I wish that my ethnic group had a flag with a wolf's head on it.

As to the viticulture, with all of the "historical/ethnic mix-ups" and "intermarriage, language-mixing, and religious conversions" that Stephen so aptly mentions, that region of the world could use some good drinks.

Anonymous said...

Stephen you're wrong.

Everybody knows here what ethnic group they belong to, including those that are middle-way between two groups (groups of intermarried people of certain ethnicities aren't uncommon and have certain ethnic names as well just like black+white = brown/mestizo).

You need to learn a lot more about ethnicities in Europe before making such asumptions. Nationalism is not crazy. The crazy part was racism and when nationalism threatens humankind.

Stephen said...

Anonymous,

I suspect that with the rise of nationalism in the last 200 years many more people in Europe are much more sure of their ethnic identity than they would have been back then.

It's easy to define some ethnic groups, but it always gets tough to define an ethnic group on the fringes. To use the example of Germany, which I know more about, Sorbian was still widely spoken in the area around Berlin during Bach's lifetime. However, at the same time, the language of high culture was High German. Yet at the same time, many of the peasants (and even the non-farmers in the villages) spoke Plattdeutsch. Nowadays, just about anybody who grows up in Brandenburg would say that he is "German," but back then it wasn't nearly so simple.

The same goes for Eastern Europe. I'm by no means an expert on Eastern Europe, but I know enough not to trust every ethnic classification. It was much more complicate 200 years ago. To cite an example from Polish culture, Adam Mickiewicz set "Pan Tadeusz," "the" Polish epic, in "Lithuania" (that is, the area of the old duchy). Today we would probably simply call that area Poland, especially since Mickiewicz wrote in Polish, but he considered Lithuania his homeland, at least in some sense.

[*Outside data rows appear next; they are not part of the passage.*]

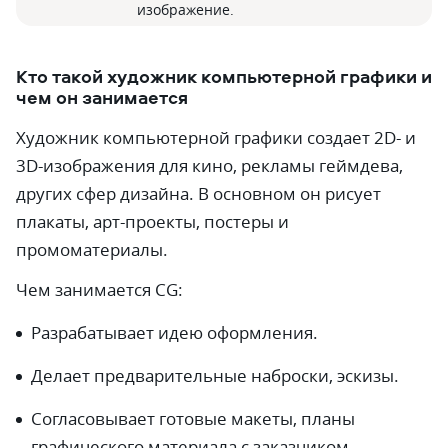
изображение.
Кто такой художник компьютерной графики и
чем он занимается
Художник компьютерной графики создает 2D- и
3D-изображения для кино, рекламы геймдева,
других сфер дизайна. В основном он рисует
плакаты, арт-проекты, постеры и
промоматериалы.
Чем занимается CG:
Разрабатывает идею оформления.
Делает предварительные наброски, эскизы.
Согласовывает готовые макеты, планы
графического материала с заказчиком.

In the last 200 years, so many groups in the area have been defining their cultures over and against each other. It would be no wonder if in the process they exaggerated their differences. For instance, what's a Belorussian? Here's what Czeslaw Milosz (who grow up in Polish-Jewish Wilno before it became Lithuanian Vilnius) had to say:

"The Belorussians are still a puzzle to me--a mass of people, spread over a large expanse of land, who have been constantly oppressed, who speak a language that could be described as a cross between Polish and Russian with a grammar systematized only in the twentieth century, and whose feelings of national identity was the latest product of Europe's nationalist movements. But their case brings us up against the fluidity of all definitions; such a mass can easily be transformed from subject to object in foreign hands."